No, there are currently criteria for refusing a license that must be followed and there are laws around the whole concept of licensing anything that are part of our legal system. They can't deny you just because you 'might' be up to anything. Switch it to a Cpic based system and you open the door to messing with that. You KNOW the cops - they use ANY tool they can against us.
It's not a "rejected" ('deny'), it's a "delayed".
The criteria for "rejected" and "delayed" are EXACTLY what we have now. No change whatsoever.
Well no, that's not as fast. THere's no 'approval', it would have to be considered every time. So if last night your neighbour called in that the though he heard you threaten his wife, a cop could say 'wait a minute - we're going to have to take your guns while we look into this." In the current system, the license is valid period. Unless it's been revoked.
If no one has made any complaint, it's "approved".
If someone complained yesterday, then yes "delayed" while an investigation happens -- but that's the SAME as what happens now.
If there's a complaint then with either system (today or proposed) you don't lose your at home firearms while the investigation of the entry into Firearms Interest Police happens.
If you're purchasing a firearm with either system, you're not going to get an approval until the investigation into the Firearms Interest Police is finished.
No difference.
Foxer said:
Except that it's very easy to fake that. It's still possible wiht a gun license but it's harder.
How do you fake the data (name and birthdate and photo and address) in the government database?
If you can fake that, you are probably high enough in the government that you can get any firearm you want anyway.
If you find someone who looks like you, and are buying in face-to-face (not on-line where this wouldn't work because it's shipped to the government database's address), you could steal their ID. And if you got to buying a firearm before that person reported the ID stolen, you would get a firearm.

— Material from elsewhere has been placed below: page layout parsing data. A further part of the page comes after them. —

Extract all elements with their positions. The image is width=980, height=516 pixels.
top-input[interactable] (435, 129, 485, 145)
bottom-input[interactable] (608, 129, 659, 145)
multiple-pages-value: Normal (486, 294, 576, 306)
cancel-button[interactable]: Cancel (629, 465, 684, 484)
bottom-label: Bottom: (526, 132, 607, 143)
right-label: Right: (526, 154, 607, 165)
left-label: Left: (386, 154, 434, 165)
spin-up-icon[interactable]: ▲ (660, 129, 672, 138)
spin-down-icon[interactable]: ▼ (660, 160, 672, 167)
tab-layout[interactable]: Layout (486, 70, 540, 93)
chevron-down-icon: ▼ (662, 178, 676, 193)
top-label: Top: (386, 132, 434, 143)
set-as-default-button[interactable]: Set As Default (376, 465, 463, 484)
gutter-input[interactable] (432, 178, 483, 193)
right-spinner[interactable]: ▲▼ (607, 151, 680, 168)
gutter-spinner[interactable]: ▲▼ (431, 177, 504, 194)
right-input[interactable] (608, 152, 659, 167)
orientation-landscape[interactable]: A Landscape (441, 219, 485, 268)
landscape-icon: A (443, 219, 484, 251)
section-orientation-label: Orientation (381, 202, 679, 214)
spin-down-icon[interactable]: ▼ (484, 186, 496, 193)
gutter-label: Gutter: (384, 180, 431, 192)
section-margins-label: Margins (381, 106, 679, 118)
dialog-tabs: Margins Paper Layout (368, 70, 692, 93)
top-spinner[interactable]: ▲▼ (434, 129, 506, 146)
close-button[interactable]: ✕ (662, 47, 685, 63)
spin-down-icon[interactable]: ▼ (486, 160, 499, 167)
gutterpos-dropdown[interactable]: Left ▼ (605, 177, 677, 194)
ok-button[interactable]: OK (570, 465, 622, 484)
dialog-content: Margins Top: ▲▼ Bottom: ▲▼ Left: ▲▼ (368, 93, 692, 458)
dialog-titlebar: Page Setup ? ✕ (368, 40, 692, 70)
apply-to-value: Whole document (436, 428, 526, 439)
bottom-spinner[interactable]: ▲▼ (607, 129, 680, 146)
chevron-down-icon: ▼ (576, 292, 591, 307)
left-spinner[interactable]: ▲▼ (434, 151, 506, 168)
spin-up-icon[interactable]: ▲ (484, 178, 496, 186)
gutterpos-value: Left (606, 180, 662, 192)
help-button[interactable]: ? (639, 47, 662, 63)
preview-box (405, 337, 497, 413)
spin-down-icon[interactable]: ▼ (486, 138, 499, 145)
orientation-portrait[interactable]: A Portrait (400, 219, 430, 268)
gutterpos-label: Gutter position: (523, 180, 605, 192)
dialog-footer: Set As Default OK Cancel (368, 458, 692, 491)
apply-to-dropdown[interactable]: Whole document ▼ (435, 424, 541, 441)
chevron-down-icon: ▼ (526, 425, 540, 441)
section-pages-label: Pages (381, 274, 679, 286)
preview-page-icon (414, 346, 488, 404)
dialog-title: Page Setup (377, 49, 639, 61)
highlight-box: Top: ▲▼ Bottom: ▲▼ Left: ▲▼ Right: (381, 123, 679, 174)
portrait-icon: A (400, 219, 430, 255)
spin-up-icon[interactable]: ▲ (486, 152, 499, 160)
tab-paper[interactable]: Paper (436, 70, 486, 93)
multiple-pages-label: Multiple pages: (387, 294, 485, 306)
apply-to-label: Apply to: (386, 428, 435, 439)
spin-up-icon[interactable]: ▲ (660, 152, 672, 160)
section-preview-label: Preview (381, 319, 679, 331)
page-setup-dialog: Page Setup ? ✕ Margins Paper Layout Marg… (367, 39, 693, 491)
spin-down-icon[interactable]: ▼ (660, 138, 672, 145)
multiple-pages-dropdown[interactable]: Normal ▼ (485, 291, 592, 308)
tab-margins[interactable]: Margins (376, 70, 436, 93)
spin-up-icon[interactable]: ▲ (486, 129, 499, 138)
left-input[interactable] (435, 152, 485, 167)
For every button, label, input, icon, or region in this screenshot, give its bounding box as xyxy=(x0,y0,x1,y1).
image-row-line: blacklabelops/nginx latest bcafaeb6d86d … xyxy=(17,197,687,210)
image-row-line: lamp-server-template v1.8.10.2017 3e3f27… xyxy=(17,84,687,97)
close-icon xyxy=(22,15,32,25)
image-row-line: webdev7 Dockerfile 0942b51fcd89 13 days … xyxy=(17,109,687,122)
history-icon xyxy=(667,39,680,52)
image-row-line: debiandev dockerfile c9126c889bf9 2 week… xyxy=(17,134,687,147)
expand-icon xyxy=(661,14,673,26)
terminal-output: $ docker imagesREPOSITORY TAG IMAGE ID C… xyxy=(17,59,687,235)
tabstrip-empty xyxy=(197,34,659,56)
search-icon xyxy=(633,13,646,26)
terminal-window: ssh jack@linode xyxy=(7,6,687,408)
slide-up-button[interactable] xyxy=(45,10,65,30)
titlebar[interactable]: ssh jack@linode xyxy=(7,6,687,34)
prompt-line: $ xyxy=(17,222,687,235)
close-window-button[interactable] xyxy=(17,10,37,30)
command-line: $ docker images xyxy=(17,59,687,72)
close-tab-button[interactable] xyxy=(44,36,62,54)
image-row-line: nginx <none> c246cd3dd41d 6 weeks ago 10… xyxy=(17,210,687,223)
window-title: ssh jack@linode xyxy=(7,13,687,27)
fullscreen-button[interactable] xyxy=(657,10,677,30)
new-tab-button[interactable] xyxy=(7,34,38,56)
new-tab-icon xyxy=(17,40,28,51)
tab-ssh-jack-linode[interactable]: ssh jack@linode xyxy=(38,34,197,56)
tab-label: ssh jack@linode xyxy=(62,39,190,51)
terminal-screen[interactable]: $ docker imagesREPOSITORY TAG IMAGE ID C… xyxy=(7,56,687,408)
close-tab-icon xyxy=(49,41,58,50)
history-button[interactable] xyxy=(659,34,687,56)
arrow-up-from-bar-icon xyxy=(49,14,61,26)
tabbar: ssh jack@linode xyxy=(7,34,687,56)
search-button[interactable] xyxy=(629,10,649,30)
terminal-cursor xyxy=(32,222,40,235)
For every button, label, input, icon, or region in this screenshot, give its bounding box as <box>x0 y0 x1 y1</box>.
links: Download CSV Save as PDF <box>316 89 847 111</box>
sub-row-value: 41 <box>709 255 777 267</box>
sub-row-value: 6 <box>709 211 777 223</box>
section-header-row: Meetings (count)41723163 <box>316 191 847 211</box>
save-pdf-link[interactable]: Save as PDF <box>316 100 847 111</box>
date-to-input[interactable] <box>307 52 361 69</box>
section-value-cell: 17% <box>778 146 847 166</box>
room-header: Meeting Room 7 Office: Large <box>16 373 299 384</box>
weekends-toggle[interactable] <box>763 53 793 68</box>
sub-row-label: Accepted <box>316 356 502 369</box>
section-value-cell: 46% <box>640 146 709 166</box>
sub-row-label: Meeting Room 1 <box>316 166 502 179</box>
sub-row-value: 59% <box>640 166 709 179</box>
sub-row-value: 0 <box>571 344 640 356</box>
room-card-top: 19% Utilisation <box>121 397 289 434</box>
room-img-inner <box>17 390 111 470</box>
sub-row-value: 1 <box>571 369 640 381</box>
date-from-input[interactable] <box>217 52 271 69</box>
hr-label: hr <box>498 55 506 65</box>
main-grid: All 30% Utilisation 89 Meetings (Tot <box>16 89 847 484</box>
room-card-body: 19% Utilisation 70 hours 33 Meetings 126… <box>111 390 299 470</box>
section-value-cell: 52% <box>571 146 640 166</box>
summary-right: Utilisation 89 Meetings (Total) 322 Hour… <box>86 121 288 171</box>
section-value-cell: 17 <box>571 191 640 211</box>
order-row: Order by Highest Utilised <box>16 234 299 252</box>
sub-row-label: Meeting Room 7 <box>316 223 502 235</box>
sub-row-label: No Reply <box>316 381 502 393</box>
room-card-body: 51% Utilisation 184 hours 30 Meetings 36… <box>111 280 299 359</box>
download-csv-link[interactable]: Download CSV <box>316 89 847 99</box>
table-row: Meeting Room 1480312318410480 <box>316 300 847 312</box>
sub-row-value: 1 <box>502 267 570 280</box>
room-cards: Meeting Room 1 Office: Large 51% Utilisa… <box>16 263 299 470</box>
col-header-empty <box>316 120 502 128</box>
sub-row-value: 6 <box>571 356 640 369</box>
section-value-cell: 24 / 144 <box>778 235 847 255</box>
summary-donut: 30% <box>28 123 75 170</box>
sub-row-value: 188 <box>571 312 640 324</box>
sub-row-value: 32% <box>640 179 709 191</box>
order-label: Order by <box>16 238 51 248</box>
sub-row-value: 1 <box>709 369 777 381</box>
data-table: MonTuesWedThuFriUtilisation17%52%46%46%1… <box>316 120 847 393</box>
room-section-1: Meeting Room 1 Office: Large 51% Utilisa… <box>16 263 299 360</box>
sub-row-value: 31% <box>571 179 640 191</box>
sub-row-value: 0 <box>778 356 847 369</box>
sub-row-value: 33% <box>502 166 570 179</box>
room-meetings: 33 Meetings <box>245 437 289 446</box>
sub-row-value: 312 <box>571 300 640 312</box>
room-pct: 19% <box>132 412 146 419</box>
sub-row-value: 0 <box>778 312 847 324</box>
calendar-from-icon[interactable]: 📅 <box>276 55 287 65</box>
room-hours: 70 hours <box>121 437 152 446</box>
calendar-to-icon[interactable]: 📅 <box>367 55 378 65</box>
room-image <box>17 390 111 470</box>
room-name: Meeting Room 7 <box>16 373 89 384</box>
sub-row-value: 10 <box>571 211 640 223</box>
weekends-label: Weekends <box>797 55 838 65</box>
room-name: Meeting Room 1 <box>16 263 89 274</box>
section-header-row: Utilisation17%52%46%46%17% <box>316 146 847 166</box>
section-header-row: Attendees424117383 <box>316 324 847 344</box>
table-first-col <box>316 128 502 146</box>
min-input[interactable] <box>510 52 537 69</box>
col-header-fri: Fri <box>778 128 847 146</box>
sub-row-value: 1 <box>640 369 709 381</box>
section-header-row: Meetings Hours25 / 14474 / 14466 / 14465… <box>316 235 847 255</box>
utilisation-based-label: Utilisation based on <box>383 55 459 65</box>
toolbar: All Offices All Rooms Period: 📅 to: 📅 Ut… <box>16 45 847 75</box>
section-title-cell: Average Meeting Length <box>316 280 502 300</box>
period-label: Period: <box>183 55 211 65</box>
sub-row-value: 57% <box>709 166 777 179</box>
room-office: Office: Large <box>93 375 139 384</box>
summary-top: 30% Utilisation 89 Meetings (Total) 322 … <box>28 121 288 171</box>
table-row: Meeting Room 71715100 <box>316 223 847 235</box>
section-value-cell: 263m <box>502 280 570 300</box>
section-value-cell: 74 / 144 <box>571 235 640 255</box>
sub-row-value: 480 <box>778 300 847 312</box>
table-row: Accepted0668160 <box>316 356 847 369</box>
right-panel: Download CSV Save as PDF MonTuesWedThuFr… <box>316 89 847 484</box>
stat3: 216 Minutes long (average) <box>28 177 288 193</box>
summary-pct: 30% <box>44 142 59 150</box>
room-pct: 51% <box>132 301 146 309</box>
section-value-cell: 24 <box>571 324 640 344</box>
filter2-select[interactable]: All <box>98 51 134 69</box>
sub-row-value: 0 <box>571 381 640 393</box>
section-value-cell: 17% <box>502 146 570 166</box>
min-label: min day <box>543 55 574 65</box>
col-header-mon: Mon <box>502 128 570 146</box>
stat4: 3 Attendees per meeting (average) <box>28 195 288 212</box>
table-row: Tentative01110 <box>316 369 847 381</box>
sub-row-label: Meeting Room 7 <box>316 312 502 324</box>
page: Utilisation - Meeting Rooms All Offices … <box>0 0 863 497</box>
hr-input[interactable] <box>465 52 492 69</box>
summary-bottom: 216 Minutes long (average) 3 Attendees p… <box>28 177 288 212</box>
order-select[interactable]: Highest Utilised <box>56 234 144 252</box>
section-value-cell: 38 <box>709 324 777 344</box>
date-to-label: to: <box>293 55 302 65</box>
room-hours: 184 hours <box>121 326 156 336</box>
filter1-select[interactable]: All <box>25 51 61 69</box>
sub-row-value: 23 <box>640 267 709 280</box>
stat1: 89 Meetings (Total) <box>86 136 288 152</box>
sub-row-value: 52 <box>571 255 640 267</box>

And if you were slower than the person reporting the stolen ID then you'd get a {delayed} while they investigate, and possibly get arrested.
But that's not much different in terms of frequency/numbers than someone who fakes a PAL today.
Foxer said:
They absolutely will. we saw this when the recent legislation passed - it said we could still verify licenses if we wanted, but the cops refused to unless we provided extra data and gun info even tho there was no law to do that. Unless you're saying you trust the cops to follow the spirit of the law and be fair to gun owners.
A decent Minister Of Public Safety would take care of that.
Today, with restricted we have to provide lots of information to do a verify.
But for a non-restricted, we only have to provide information about the buyer, and a statement that you're selling a firearm. Occasionally they ask for other information, the seller's PAL, the make/model/serial of the firearm(s) being sold, but not always.
Foxer said:
And now we've got to carry that around too. Still a much bigger pain in the ass. And what if he wrote it down wrong? Now you give that code to a cop, it comes back invalid, and you've got a hassle.
Print it out and file it.
Provide an optional email address, and the system could email it to you and you could keep it forever electronically.
Or throw it away if you want -- same as today.
When you sell a non-restricted today, do you keep the buyer's information forever?
When you buy a non-restricted today, do you keep the receipt forever? (I do, but I keep/file a lot of receipts)
No difference.
Foxer said:
What, the part where you said we could keep other databases about who's taken firearms safety training? So presumably we make that manditory and now we need new databases to track that, or go thru the expense of tying in different types of provincial databases. That is an order of magnitude more complex
Yes, that part. I added it JUST FOR YOU. The first edit of that post had your name on it.
Currently the Canadian Firearms Program tracks who takes the CRSC. So no difference.
I added that instead of the CFSC, a hunter safety or other course would suffice. That would cost more, but again it's something YOU requested/approved earlier in this thread as an acceptable alternative.
In another thread months ago, you suggested that the government is really really good at keeping lists that people believe -- and would be the perfect place to keep track of who had been trained by any means.
Foxer said:
No, rangebob it would not. It would be more complex. VASTLY easer for the cops to screw with us, problematic in the extreme and far less secure.
No it would not be more complex. It would track less data, making it simpler.
No change in the ability for the 'cops to screw with us'.
Not problematic.
It more secure because it's not tracking licencing and registration data. (no 'licencing leads to confiscation'. No one worrying about 'breaches' or organized crime getting a list of where all the guns are for targeted home invasions)
Foxer said:
And think about it - all you've really done with this is recreate the licensing system Anyway - background checks are donee and cross referenced with safety training and then someone is 'approved'. All you've done is take away the card.
All I've done is recreate the American NICS system, without the NICS's system's flaws.
I've gotten rid of the problems of licencing as well (as a confiscation list, delays, taxpayer costs, compliance costs, criminal code penalties for paperwork offences, etc).
For example the {delayed} concept is from the NICS system. There it's 72 hours and if 'no news from the FBI' the seller can sell. I didn't include the '72 hour' limit.
Last but not least, when I described this to Garry Breitkreuz, he approved of it. Or at least he approved of it more than the current licencing/registration system. 'It' being an instant approval system based primarily upon the Weapons Prohibition Order list, rather than licencing.